→ **Exercise input**:

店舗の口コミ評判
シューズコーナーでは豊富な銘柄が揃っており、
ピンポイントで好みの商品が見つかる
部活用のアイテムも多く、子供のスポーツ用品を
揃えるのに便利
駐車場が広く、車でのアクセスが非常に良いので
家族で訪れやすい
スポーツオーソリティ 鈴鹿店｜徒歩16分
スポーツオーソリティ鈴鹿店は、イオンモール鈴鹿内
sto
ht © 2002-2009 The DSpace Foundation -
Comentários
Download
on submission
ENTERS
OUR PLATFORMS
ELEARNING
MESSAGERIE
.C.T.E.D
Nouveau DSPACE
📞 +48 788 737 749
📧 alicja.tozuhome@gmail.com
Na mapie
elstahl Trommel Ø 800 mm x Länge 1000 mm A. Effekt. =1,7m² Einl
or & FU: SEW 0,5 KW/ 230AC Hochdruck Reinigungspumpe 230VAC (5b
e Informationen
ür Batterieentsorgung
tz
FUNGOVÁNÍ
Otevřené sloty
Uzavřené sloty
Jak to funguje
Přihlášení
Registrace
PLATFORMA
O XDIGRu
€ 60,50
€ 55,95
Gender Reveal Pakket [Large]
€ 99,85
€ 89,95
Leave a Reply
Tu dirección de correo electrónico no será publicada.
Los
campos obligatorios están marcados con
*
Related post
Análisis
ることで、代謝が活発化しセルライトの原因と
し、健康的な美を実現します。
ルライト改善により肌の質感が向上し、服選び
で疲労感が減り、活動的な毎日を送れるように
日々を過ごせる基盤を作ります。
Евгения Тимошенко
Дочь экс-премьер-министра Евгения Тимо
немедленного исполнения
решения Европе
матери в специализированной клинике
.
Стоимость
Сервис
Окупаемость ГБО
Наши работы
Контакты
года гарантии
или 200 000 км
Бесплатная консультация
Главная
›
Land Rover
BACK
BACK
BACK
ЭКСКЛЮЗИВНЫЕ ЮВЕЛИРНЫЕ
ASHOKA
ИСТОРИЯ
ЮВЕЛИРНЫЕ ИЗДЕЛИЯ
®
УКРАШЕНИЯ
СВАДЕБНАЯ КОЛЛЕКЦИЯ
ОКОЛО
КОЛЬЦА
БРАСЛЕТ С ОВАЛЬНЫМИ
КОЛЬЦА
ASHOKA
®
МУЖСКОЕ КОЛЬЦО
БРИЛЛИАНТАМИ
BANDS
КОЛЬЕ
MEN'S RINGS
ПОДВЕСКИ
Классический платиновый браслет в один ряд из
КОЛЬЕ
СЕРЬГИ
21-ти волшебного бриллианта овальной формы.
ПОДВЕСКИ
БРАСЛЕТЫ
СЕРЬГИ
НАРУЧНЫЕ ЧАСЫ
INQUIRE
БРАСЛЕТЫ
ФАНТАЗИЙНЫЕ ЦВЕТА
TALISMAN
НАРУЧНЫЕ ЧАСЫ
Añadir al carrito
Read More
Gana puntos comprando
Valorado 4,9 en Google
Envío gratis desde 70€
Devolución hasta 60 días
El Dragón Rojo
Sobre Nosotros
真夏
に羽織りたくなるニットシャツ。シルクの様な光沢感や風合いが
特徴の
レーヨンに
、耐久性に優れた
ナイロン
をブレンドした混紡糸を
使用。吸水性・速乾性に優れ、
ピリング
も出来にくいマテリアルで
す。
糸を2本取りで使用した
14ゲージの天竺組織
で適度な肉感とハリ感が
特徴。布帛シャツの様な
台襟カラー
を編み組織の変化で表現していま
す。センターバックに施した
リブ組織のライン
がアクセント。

→ **Aim of the task**:
The answer must contain only the lines from the one with "СВАДЕБНАЯ КОЛЛЕКЦИЯ" to the end of the entries above, each written out exactly.

→ **Finished exercise**:
СВАДЕБНАЯ КОЛЛЕКЦИЯ
ОКОЛО
КОЛЬЦА
БРАСЛЕТ С ОВАЛЬНЫМИ
КОЛЬЦА
ASHOKA
®
МУЖСКОЕ КОЛЬЦО
БРИЛЛИАНТАМИ
BANDS
КОЛЬЕ
MEN'S RINGS
ПОДВЕСКИ
Классический платиновый браслет в один ряд из
КОЛЬЕ
СЕРЬГИ
21-ти волшебного бриллианта овальной формы.
ПОДВЕСКИ
БРАСЛЕТЫ
СЕРЬГИ
НАРУЧНЫЕ ЧАСЫ
INQUIRE
БРАСЛЕТЫ
ФАНТАЗИЙНЫЕ ЦВЕТА
TALISMAN
НАРУЧНЫЕ ЧАСЫ
Añadir al carrito
Read More
Gana puntos comprando
Valorado 4,9 en Google
Envío gratis desde 70€
Devolución hasta 60 días
El Dragón Rojo
Sobre Nosotros
真夏
に羽織りたくなるニットシャツ。シルクの様な光沢感や風合いが
特徴の
レーヨンに
、耐久性に優れた
ナイロン
をブレンドした混紡糸を
使用。吸水性・速乾性に優れ、
ピリング
も出来にくいマテリアルで
す。
糸を2本取りで使用した
14ゲージの天竺組織
で適度な肉感とハリ感が
特徴。布帛シャツの様な
台襟カラー
を編み組織の変化で表現していま
す。センターバックに施した
リブ組織のライン
がアクセント。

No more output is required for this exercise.